In the movie, Zach is dying. He actually dies at the end (though that’s an epilogue…you don’t see that part). He says shit like “yeah, I’m dying.” He knows. He’s dying just like I’m dying and you’re dying, but he’s brave. He faces it and he admits it, and as a result, the goggles come off and he’s seeing life for the wondrous joy that it is, and now, basking in the glow of having watched this awesome movie, I kind of see it too. Loud noises…it’s amazing that we live in a world where we can construct huge buildings, rip down huge buildings, send ambulances to people who need them and continue to do the little things we need to do every day even as buildings go up and come down right next to us. It’s fucking amazing that we’ve got this system of sounds in place that is so universal that I can understand what this guy on the train means when he screams about how the aliens are after him.
Those lame jeans on that person? Man, that guy likes those jeans and there’s something inherently sweet in someone putting themselves out there. That guy, at some point, put those jeans on and thought “yeah…these kind of make my legs look pretty close to the way I want them to” and I find that to be really sweet. Conversely, how awesome is it that I live in a situation where someone’s jeans are worth thinking about at all? I don’t want to sound like a hippy, so I’m gonna stop short of using words like “blessed” but lemme tell you, people huddled in attics, hiding from storm troopers don’t probably spend a lot of time rolling their eyes at each others’ choice in pants.
Speaking of war, it’s horrible. No one disputes that. How lucky am I to live in a world where war is largely theoretical to me? How wonderful is it that even as shitty people kill innocents in the name of my country, that there are other people out there who think and recognize, as I do, that the entire thing is a shitty tragedy and a crime? People DO care about things and dedicate their lives to attempting to better them. That’s pretty great. The Doors? Yeah, they suck ass, but the fact that they exist reminds me that there are plenty of bands out there who DON’T suck…If the Doors were the only band in the world (and what a dark world that would be), I’d probably like them by default. Almost nothing on earth is so overwhelmingly life affirming as the fact that I can hate the shit out of the Doors because I have so many options. You’re crowded on the subway? That’s because you’re part of a huge group of living things like you that, despite how things may seem, tend to come together and collectively try, mourn, laugh, work, take care of kids, whatever. Does this happen all the time? No. Are there horrors that are daily perpetrated by humanity? Sure. That doesn’t change the fact that there ARE things to love all over the place.
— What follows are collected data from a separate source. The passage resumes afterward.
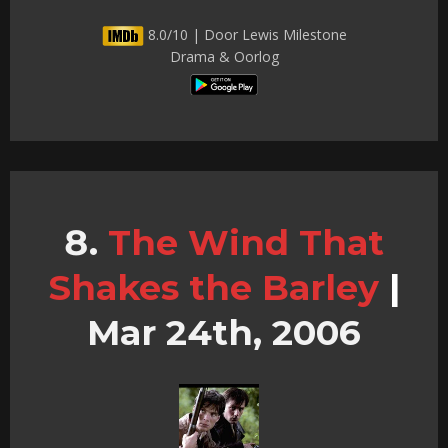
8.0/10 | Door Lewis Milestone
Drama & Oorlog
The Wind That
Shakes the Barley
|
Mar 24th, 2006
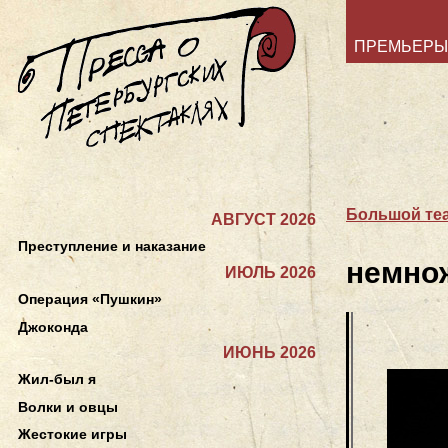
ПРЕМЬЕРЫ
Большой теа
АВГУСТ 2026
Преступление и наказание
немно
ИЮЛЬ 2026
Операция «Пушкин»
Джоконда
ИЮНЬ 2026
Жил-был я
Волки и овцы
Жестокие игры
This movie is about a kid who knows what being alive is because he (like us) is only here for a very short time, and, because he’s brave as shit, he’s decided to squeeze every drop of love and awesomeness he can out of it. The only difference is that he realizes that his days are numbered. Yours are too. Before you know it, all this will be gone. You can cry about it or you can get out there and fuck em all.
Anyway, really, really great movie. RIP Zach.